About this task: The reply should contain the full listing exactly as written and no pictures at all.

Given entries:
· · · · · · ·
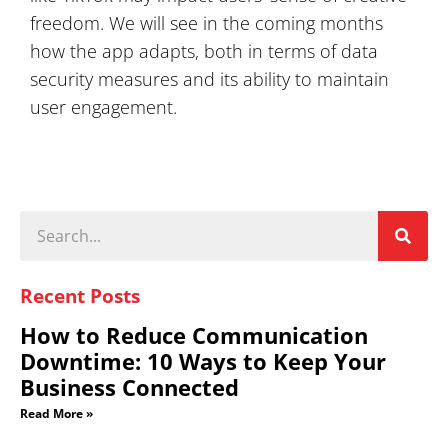
freedom. We will see in the coming months
how the app adapts, both in terms of data
security measures and its ability to maintain
user engagement.
Recent Posts
How to Reduce Communication
Downtime: 10 Ways to Keep Your
Business Connected
Read More »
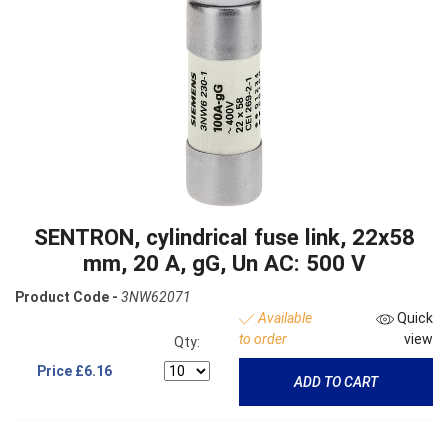
SENTRON, cylindrical fuse link, 22x58
mm, 20 A, gG, Un AC: 500 V
Product Code -
3NW62071
Available
Quick
to order
view
Qty:
Price
£6.16
ADD TO CART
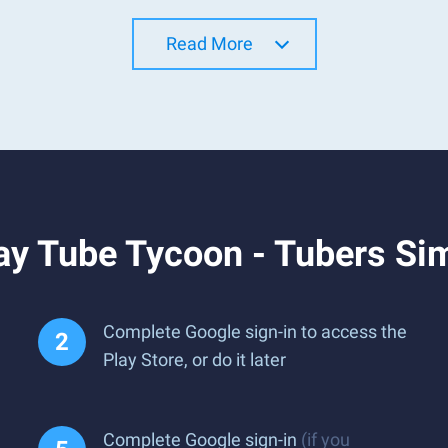
Read More
ay Tube Tycoon - Tubers Si
Complete Google sign-in to access the
Play Store, or do it later
Complete Google sign-in
(if you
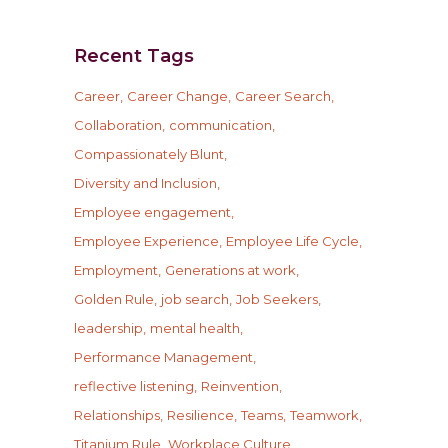
Recent Tags
Career
Career Change
Career Search
Collaboration
communication
Compassionately Blunt
Diversity and Inclusion
Employee engagement
Employee Experience
Employee Life Cycle
Employment
Generations at work
Golden Rule
job search
Job Seekers
leadership
mental health
Performance Management
reflective listening
Reinvention
Relationships
Resilience
Teams
Teamwork
Titanium Rule
Workplace Culture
· · · · · · ·
Exercise solution:
freedom. We will see in the coming months
how the app adapts, both in terms of data
security measures and its ability to maintain
user engagement.
Recent Posts
How to Reduce Communication
Downtime: 10 Ways to Keep Your
Business Connected
Read More »
SENTRON, cylindrical fuse link, 22x58
mm, 20 A, gG, Un AC: 500 V
Product Code -
3NW62071
Available
Quick
to order
view
Qty:
Price
£6.16
ADD TO CART
Read More
ay Tube Tycoon - Tubers Si
Complete Google sign-in to access the
Play Store, or do it later
Complete Google sign-in
(if you
Recent Tags
Career
Career Change
Career Search
Collaboration
communication
Compassionately Blunt
Diversity and Inclusion
Employee engagement
Employee Experience
Employee Life Cycle
Employment
Generations at work
Golden Rule
job search
Job Seekers
leadership
mental health
Performance Management
reflective listening
Reinvention
Relationships
Resilience
Teams
Teamwork
Titanium Rule
Workplace Culture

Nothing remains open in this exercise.